Imam Charkaoui: Trudeau s’en remet à la police pour décider d’intervenir ou non

Justin Trudeau juge les appels à la haine et à la violence qu’aurait proférés un imam de Montréal d’«inacceptables» et d’«antisémites», mais s’en remet aux autorités policières et judiciaires quant à déterminer s’il y a lieu ou non de déposer des poursuites criminelles. 

À la Chambre des communes, mercredi, le premier ministre a été interpellé par le chef du Bloc québécois, Yves-François Blanchet, sur les paroles qu’aurait prononcées l’imam Adil Charkaoui lors d’une manifestation en appui à la Palestine à la fin d’octobre.

M. Charkaoui, connu pour ses antécédents, aurait prié Dieu de façon non équivoque pour qu’il s’occupe des Israéliens.

«Dieu, charge-toi des sionistes agresseurs, a-t-il déclaré selon une traduction obtenue par La Presse Canadienne. Ô Dieu, assure-toi de n’en laisser aucun.»

Lors de la période des questions, M. Blanchet a demandé à M. Trudeau s’il estimait que le prédicateur avait posé un «geste criminel en vertu du Code criminel en prononçant ces paroles publiquement». 

«Ces paroles sont inacceptables. Ces paroles sont antisémites», a répondu le chef du gouvernement. 

«Ces paroles sont une insulte à la vie et aux espoirs de millions de personnes à travers le monde, incluant des millions de personnes qui ont péri dans l’Holocauste à cause de leur religion juive.

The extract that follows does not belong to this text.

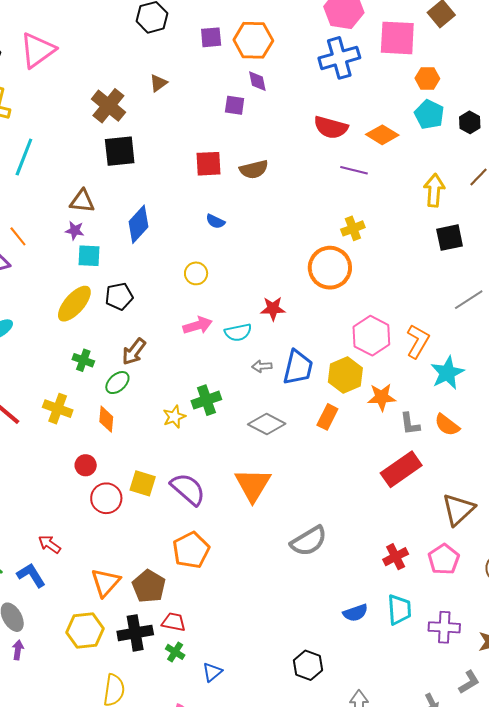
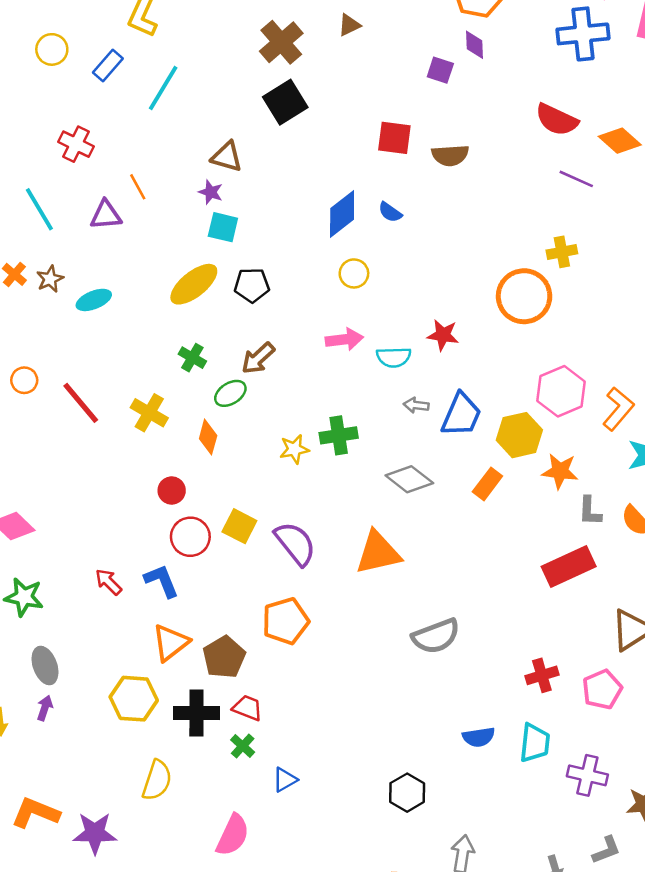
black square: (120, 151) -> (285, 102), turned -36
blue diamond: (138, 224) -> (342, 214), moved
orange triangle: (253, 485) -> (378, 553), turned 36
blue L-shape: (31, 575) -> (162, 581), moved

Nous allons toujours nous tenir debout contre l’antisémitisme», a-t-il ajouté sans répondre à la question du chef bloquiste. 

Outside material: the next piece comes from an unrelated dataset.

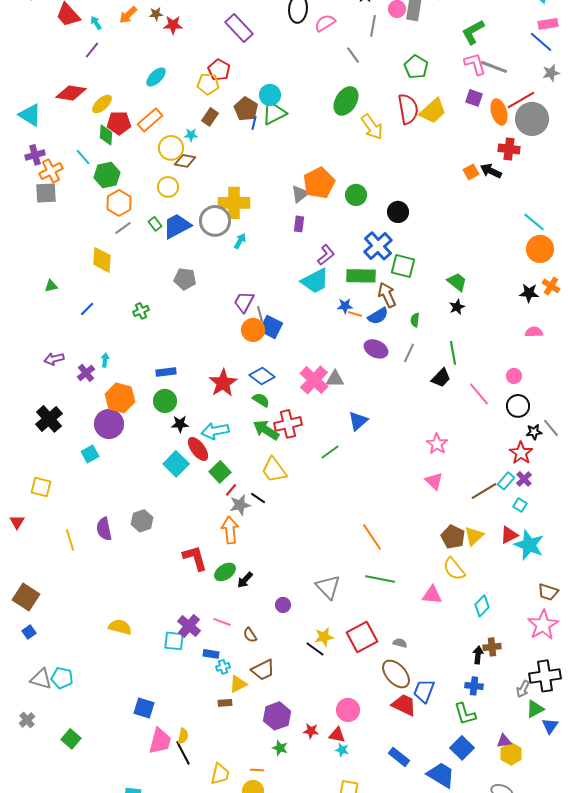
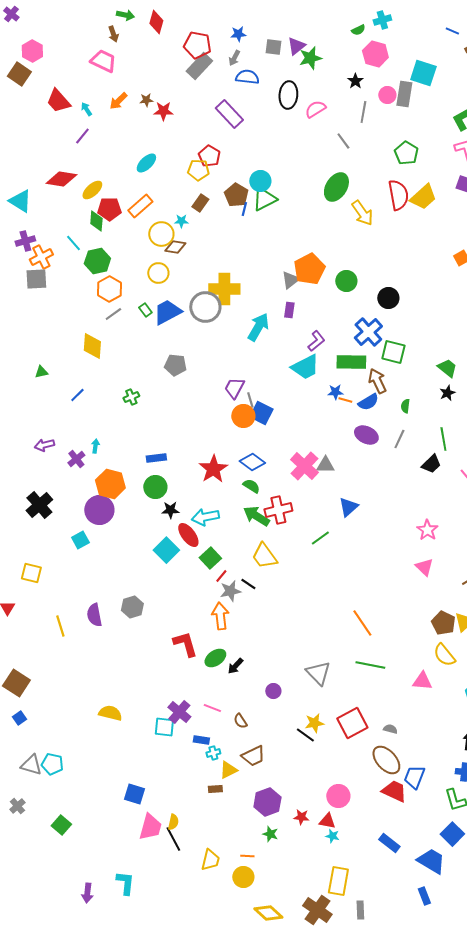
cyan arrow: (240, 241) -> (258, 327), moved, size x1.8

Revenant à la charge, M. Blanchet a soutenu qu’à «(sa) lecture, c’est criminel et ça commande une réaction qui répond à un geste criminel». 

«C’est la police et le service des poursuites pénales qui vont prendre les décisions et je compte sur eux pour prendre les bonnes décisions», a soutenu M. Trudeau, après avoir appelé «à encourager les gens à l’écoute, à la compassion» et à «avoir de l’empathie» face «aux défis et aux pleurs de nos voisins».

La veille, François Legault s’est indigné des propos de l’imam. Il est clair qu’il s’agit d’«incitation à la haine, à la violence», a commenté le premier ministre du Québec.

Il a déclaré qu’il se gardait bien de commander une action policière, mais du même souffle, il a suggéré que les forces de l’ordre doivent intervenir.

«Je compte sur les policiers pour faire leur travail bien, il faut qu’ils fassent leur travail. Ce n’est pas à moi de leur dire comment faire leur travail, mais inciter à la violence, ce n’est pas permis.»

Charkaoui se défend

L’imam s’est offusqué des commentaires de M. Legault, dans une vidéo publiée mercredi sur YouTube. 

«Nous ne sommes pas dans une République de bananes. (…) Nous sommes dans un État de droit», a déclaré M. Charkaoui, déplorant que le premier ministre du Québec a suggéré à la police de l’arrêter. 

Dans sa vidéo d’un peu plus de 10 minutes, M. Charkaoui s’est défendu d’avoir tenu des propos haineux ou d’avoir lancé un appel à la violence dans son discours et sa prière au cours de la manifestation.  

«C’était une condamnation claire de la violence, des crimes de guerre et des crimes contre l’humanité exercés par l’armée d’occupation sioniste contre la population de Gaza», a-t-il affirmé. 

«Quant à la prière qui a duré 1 minute et 11 secondes, je m’en remettais à Dieu. J’invoquais Allah pour arrêter le massacre de la population de Gaza», a poursuivi l’imam. 

M. Charkaoui a indiqué n’avoir jamais prononcé le mot «juif» lors de ses prises de parole, ou d’avoir ciblé un «groupe défini par le Code criminel» alors qu’il se référait à un texte religieux au moment de sa prière. 

«J’ai prié Dieu — et j’ai le droit de le faire en tant qu’imam, en tant que musulman — pour que Gaza soit débarrassée de ses agresseurs», a-t-il affirmé. 

M. Charkaoui a déjà été soupçonné de terrorisme par les autorités canadiennes et surveillé pendant neuf ans sans qu’aucune accusation ne soit déposée.